Exactly copy the final stretch of the listing below: the line with "PRESTACIONES LABORALES DE LOS TRABAJADORES" and every line after it.

━━━━━ Stored data

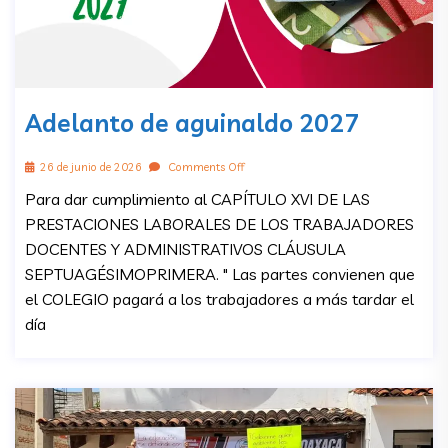
Adelanto de aguinaldo 2027
26 de junio de 2026
Comments Off
Para dar cumplimiento al CAPÍTULO XVI DE LAS
PRESTACIONES LABORALES DE LOS TRABAJADORES
DOCENTES Y ADMINISTRATIVOS CLÁUSULA
SEPTUAGÉSIMOPRIMERA. " Las partes convienen que
el COLEGIO pagará a los trabajadores a más tardar el
día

━━━━━━━━━━

### Exercise result
PRESTACIONES LABORALES DE LOS TRABAJADORES
DOCENTES Y ADMINISTRATIVOS CLÁUSULA
SEPTUAGÉSIMOPRIMERA. " Las partes convienen que
el COLEGIO pagará a los trabajadores a más tardar el
día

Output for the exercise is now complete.